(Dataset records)
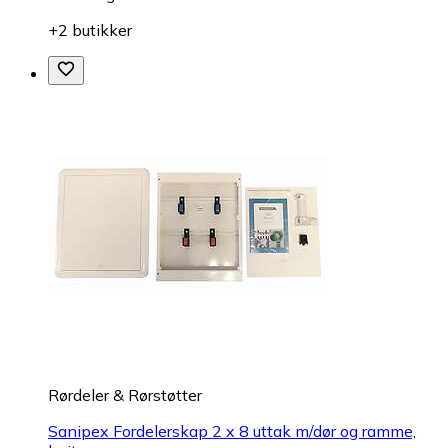
+2 butikker
Rørdeler & Rørstøtter
Sanipex Fordelerskap 2 x 8 uttak m/dør og ramme,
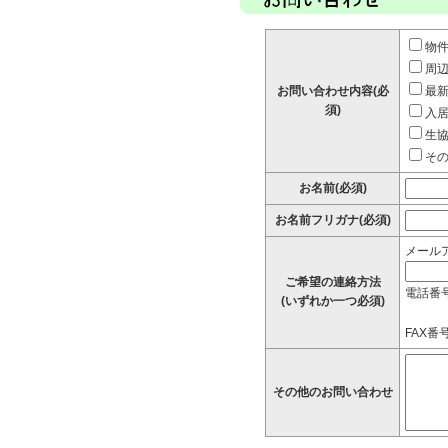
物
周
お問い合わせ内容(必
最
須)
入
生
そ
お名前(必須)
お名前フリガナ(必須)
メール
ご希望の連絡方法
電話番
(いずれか一つ必須)
FAX番号
その他のお問い合わせ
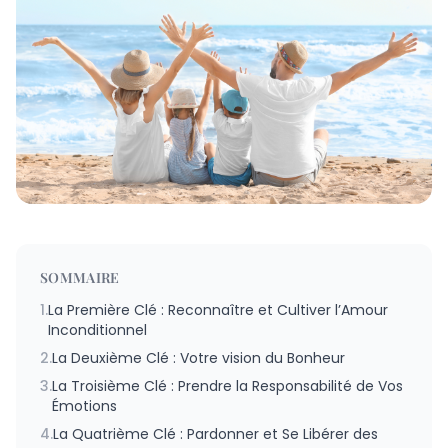
SOMMAIRE
1.
La Première Clé : Reconnaître et Cultiver l’Amour
Inconditionnel
2.
La Deuxième Clé : Votre vision du Bonheur
3.
La Troisième Clé : Prendre la Responsabilité de Vos
Émotions
4.
La Quatrième Clé : Pardonner et Se Libérer des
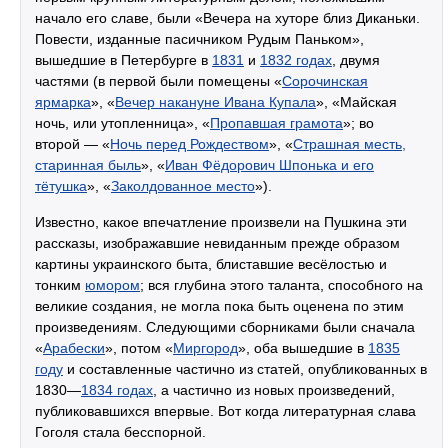
начало его славе, были «Вечера на хуторе близ Диканьки.
Повести, изданные пасичником Рудым Паньком»,
вышедшие в Петербурге в
1831
и
1832 годах
, двумя
частями (в первой были помещены «
Сорочинская
ярмарка
», «
Вечер накануне Ивана Купала
», «Майская
ночь, или утопленница», «
Пропавшая грамота
»; во
второй — «
Ночь перед Рождеством
», «
Страшная месть,
старинная быль
», «
Иван Фёдорович Шпонька и его
тётушка
», «
Заколдованное место
»).
Известно, какое впечатление произвели на Пушкина эти
рассказы, изображавшие невиданным прежде образом
картины украинского быта, блиставшие весёлостью и
тонким
юмором
; вся глубина этого таланта, способного на
великие создания, не могла пока быть оценена по этим
произведениям. Следующими сборниками были сначала
«
Арабески
», потом «
Миргород
», оба вышедшие в
1835
году
и составленные частично из статей, опубликованных в
1830—
1834 годах
, а частично из новых произведений,
публиковавшихся впервые. Вот когда литературная слава
Гоголя стала бесспорной.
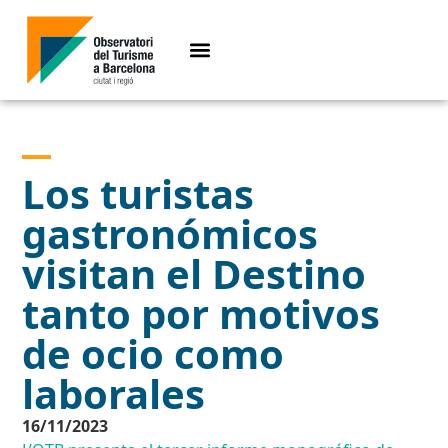
Los turistas
gastronómicos
visitan el Destino
tanto por motivos
de ocio como
laborales
16/11/2023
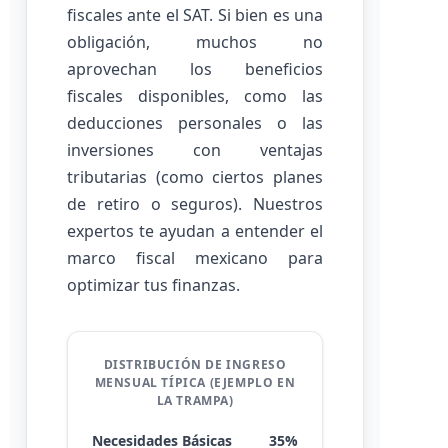
fiscales ante el SAT. Si bien es una
obligación, muchos no
aprovechan los beneficios
fiscales disponibles, como las
deducciones personales o las
inversiones con ventajas
tributarias (como ciertos planes
de retiro o seguros). Nuestros
expertos te ayudan a entender el
marco fiscal mexicano para
optimizar tus finanzas.
DISTRIBUCIÓN DE INGRESO
MENSUAL TÍPICA (EJEMPLO EN
LA TRAMPA)
Necesidades Básicas
35%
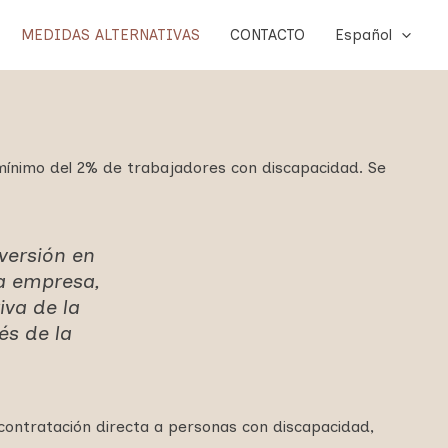
MEDIDAS ALTERNATIVAS
CONTACTO
Español
ínimo del 2% de trabajadores con discapacidad. Se
versión en
a empresa,
iva de la
és de la
contratación directa a personas con discapacidad,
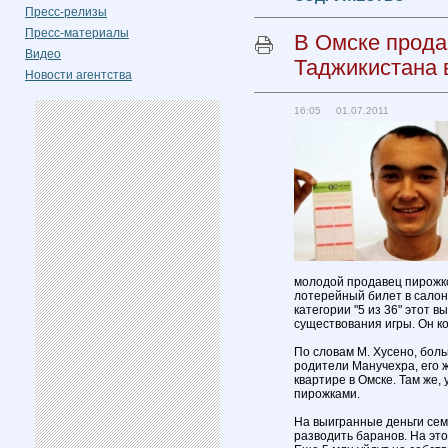
Пресс-релизы
Пресс-материалы
В Омске прода
Видео
Таджикистана 
Новости агентства
16:05 01.07.2011
молодой продавец пирожк
лотерейный билет в салоне
категории "5 из 36" этот
существования игры. Он к
По словам М. Хусено, боль
родители Манучехра, его 
квартире в Омске. Там же, 
пирожками.
На выигранные деньги сем
разводить баранов. На эт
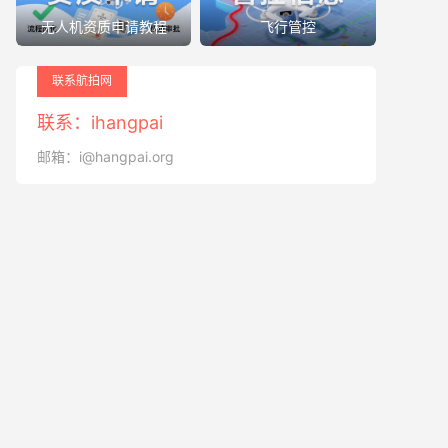
无人机资质申请教程
飞行管控
联系航拍网
联系：ihangpai
邮箱：i@hangpai.org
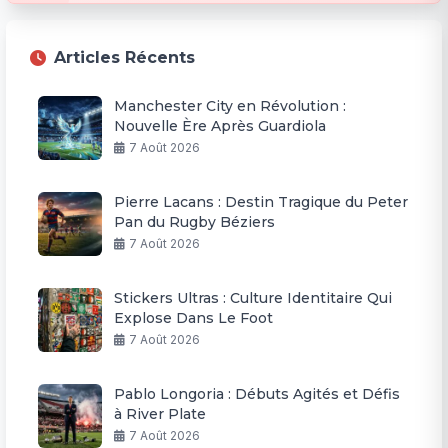
Articles Récents
Manchester City en Révolution :
Nouvelle Ère Après Guardiola
7 Août 2026
Pierre Lacans : Destin Tragique du Peter
Pan du Rugby Béziers
7 Août 2026
Stickers Ultras : Culture Identitaire Qui
Explose Dans Le Foot
7 Août 2026
Pablo Longoria : Débuts Agités et Défis
à River Plate
7 Août 2026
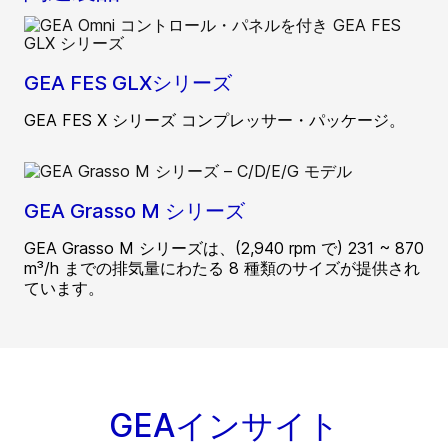
GEA FES GLXシリーズ
GEA FES X シリーズ コンプレッサー・パッケージ。
GEA Grasso M シリーズ
GEA Grasso M シリーズは、(2,940 rpm で) 231 ~ 870
m³/h までの排気量にわたる 8 種類のサイズが提供され
ています。
GEAインサイト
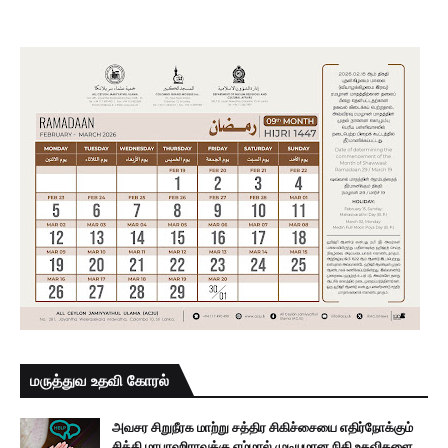
மருத்துவ உதவி கோரல்
அவசர சிறுநீரக மாற்று சத்திர சிகிச்சையை எதிர்நோக்கும்
சித்தி மாபாஹிராவுக்கு எம்மால் முடியுமான நிதி உதவிகளை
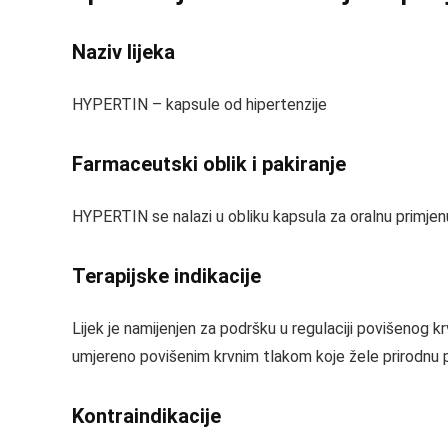
Naziv lijeka
HYPERTIN – kapsule od hipertenzije
Farmaceutski oblik i pakiranje
HYPERTIN se nalazi u obliku kapsula za oralnu primjenu. 
Terapijske indikacije
Lijek je namijenjen za podršku u regulaciji povišenog 
umjereno povišenim krvnim tlakom koje žele prirodnu p
Kontraindikacije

▶ _WORK INSTRUCTION_
Each record should be printed again precisely, though not its pictures.

▶ _RESPONSE TO THE TASK_
+2 butikker
Rørdeler & Rørstøtter
Sanipex Fordelerskap 2 x 8 uttak m/dør og ramme,
物
周
お問い合わせ内容(必
最
須)
入
生
そ
お名前(必須)
お名前フリガナ(必須)
メール
ご希望の連絡方法
電話番
(いずれか一つ必須)
FAX番号
その他のお問い合わせ
SOMMAIRE
1.
La Première Clé : Reconnaître et Cultiver l’Amour
Inconditionnel
2.
La Deuxième Clé : Votre vision du Bonheur
3.
La Troisième Clé : Prendre la Responsabilité de Vos
Émotions
4.
La Quatrième Clé : Pardonner et Se Libérer des
начало его славе, были «Вечера на хуторе близ Диканьки.
Повести, изданные пасичником Рудым Паньком»,
вышедшие в Петербурге в
1831
и
1832 годах
, двумя
частями (в первой были помещены «
Сорочинская
ярмарка
», «
Вечер накануне Ивана Купала
», «Майская
ночь, или утопленница», «
Пропавшая грамота
»; во
второй — «
Ночь перед Рождеством
», «
Страшная месть,
старинная быль
», «
Иван Фёдорович Шпонька и его
тётушка
», «
Заколдованное место
»).
Известно, какое впечатление произвели на Пушкина эти
рассказы, изображавшие невиданным прежде образом
картины украинского быта, блиставшие весёлостью и
тонким
юмором
; вся глубина этого таланта, способного на
великие создания, не могла пока быть оценена по этим
произведениям. Следующими сборниками были сначала
«
Арабески
», потом «
Миргород
», оба вышедшие в
1835
году
и составленные частично из статей, опубликованных в
1830—
1834 годах
, а частично из новых произведений,
публиковавшихся впервые. Вот когда литературная слава
Гоголя стала бесспорной.
Los turistas
gastronómicos
visitan el Destino
tanto por motivos
de ocio como
laborales
16/11/2023
fiscales ante el SAT. Si bien es una
obligación, muchos no
aprovechan los beneficios
fiscales disponibles, como las
deducciones personales o las
inversiones con ventajas
tributarias (como ciertos planes
de retiro o seguros). Nuestros
expertos te ayudan a entender el
marco fiscal mexicano para
optimizar tus finanzas.
DISTRIBUCIÓN DE INGRESO
MENSUAL TÍPICA (EJEMPLO EN
LA TRAMPA)
Necesidades Básicas
35%
MEDIDAS ALTERNATIVAS
CONTACTO
Español
ínimo del 2% de trabajadores con discapacidad. Se
versión en
a empresa,
iva de la
és de la
contratación directa a personas con discapacidad,
Пресс-релизы
Пресс-материалы
В Омске прода
Видео
Таджикистана 
Новости агентства
16:05 01.07.2011
молодой продавец пирожк
лотерейный билет в салоне
категории "5 из 36" этот
существования игры. Он к
По словам М. Хусено, боль
родители Манучехра, его 
квартире в Омске. Там же, 
пирожками.
На выигранные деньги сем
разводить баранов. На эт
无人机资质申请教程
飞行管控
联系航拍网
联系：ihangpai
邮箱：i@hangpai.org
Articles Récents
Manchester City en Révolution :
Nouvelle Ère Après Guardiola
7 Août 2026
Pierre Lacans : Destin Tragique du Peter
Pan du Rugby Béziers
7 Août 2026
Stickers Ultras : Culture Identitaire Qui
Explose Dans Le Foot
7 Août 2026
Pablo Longoria : Débuts Agités et Défis
à River Plate
7 Août 2026
GEA FES GLXシリーズ
GEA FES X シリーズ コンプレッサー・パッケージ。
GEA Grasso M シリーズ
GEA Grasso M シリーズは、(2,940 rpm で) 231 ~ 870
m³/h までの排気量にわたる 8 種類のサイズが提供され
ています。
GEAインサイト
மருத்துவ உதவி கோரல்
அவசர சிறுநீரக மாற்று சத்திர சிகிச்சையை எதிர்நோக்கும்
சித்தி மாபாஹிராவுக்கு எம்மால் முடியுமான நிதி உதவிகளை
Naziv lijeka
HYPERTIN – kapsule od hipertenzije
Farmaceutski oblik i pakiranje
HYPERTIN se nalazi u obliku kapsula za oralnu primjenu. 
Terapijske indikacije
Lijek je namijenjen za podršku u regulaciji povišenog 
umjereno povišenim krvnim tlakom koje žele prirodnu p
Kontraindikacije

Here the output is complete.